How to deal with an elephant

Guardian Council, Going Postal

There’s an elephant in your room?

Can’t be – elephants have been extinct for ages.

There may be something there but how can you be sure it’s an elephant?

It may be an elephant but it’s not in the room, it’s in your imagination – and what a filthy mind you have to think about them!

What do you mean by “is”, by the way? (h/t Bill Clinton)

Well there may be something in your room, but we need further investigation to find out what it really is.

It’s an elephant alright but only a very small one – a baby elephant. And it’s rather cute!

It may be quite large for a baby elephant, but this one is exceptional and not at all like the baby elephants which I know.

It’s eating your peanuts? Then you shouldn’t tempt it so much.

Anyway, it’s just trying to show you how much it likes you by taking feed from you.

It’s shat on your carpet? I’m sure it didn’t mean it! But you liked another rug anyway and you do have enough money to buy one, don’t you?

So, you haven’t come here to talk about carpets, have you? But why do you then?

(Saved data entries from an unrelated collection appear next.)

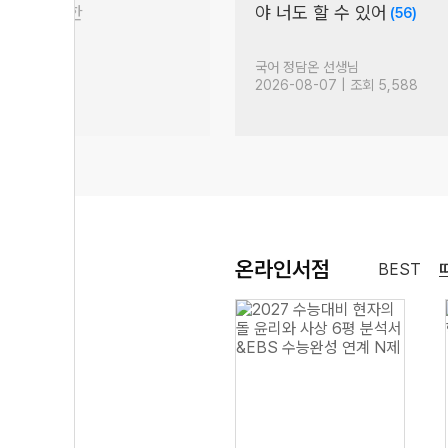
지금부터 저는
)
주7입니다.
(53)
님
영어 김선덕 선생님
| 조회 3,799
2026-08-05 | 조회 3,442
온라인서점
BEST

Okay, so a fully-grown elephant is messing up your living room – well it isn’t really your living room, is it? You’ve only borrowed it from our grandchildren!

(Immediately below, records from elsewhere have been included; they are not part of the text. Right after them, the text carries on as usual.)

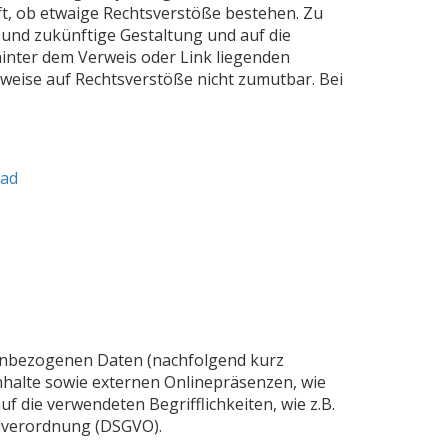
ft, ob etwaige Rechtsverstöße bestehen. Zu
e und zukünftige Gestaltung und auf die
 hinter dem Verweis oder Link liegenden
nweise auf Rechtsverstöße nicht zumutbar. Bei
ad
nenbezogenen Daten (nachfolgend kurz
halte sowie externen Onlinepräsenzen, wie
f die verwendeten Begrifflichkeiten, wie z.B.
ndverordnung (DSGVO).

It may be what you say it is but it’s only one elephant. And it’s not at all behaving the way an elephant would behave, usually. You must have done something to it.

Elephants have done wonders for us in the past. Just think of Spain – oh look, a squirrel!

Elephants are very peaceable animals. Oh look, another squirrel!

For all I care you may have an elephant in your room “for realses”, but if you treat it nicely I’m sure you’ll both get along swimmingly. I’ve shared a room with a dormouse once and we’re still good friends – it all depends on you.

For all your privilege you do have a nerve complaining about this poor, defenceless creature. Or do you want to exploit it for some political ends?

Two elephants, you say now? Make up your mind, please. It used to be only one elephant.

No, no, no, that can’t be. There’s never been more than one elephant, at least in living memory.

Well there may be a first time for everything, but why don’t you get yourself a bigger living room? It could also sooth your nerves.

Stop making this all about yourself, please. You’re not treating these animals kindly enough. No wonder they get a bit miffed – why, you could probably scare me if you tried!

If you don’t want a bigger living room, why don’t you move in to another house? There’s no need to yell at me, it’s only a question…

So now that we have established that you’re keeping a herd of elephants in your living room let me inform you that you’re in breach of the EU’s animal welfare directive. You could face charges in court and possibly a fine and/or jail time for this.

Well they may be abominable in a group but individually they’re rather charming, aren’t they?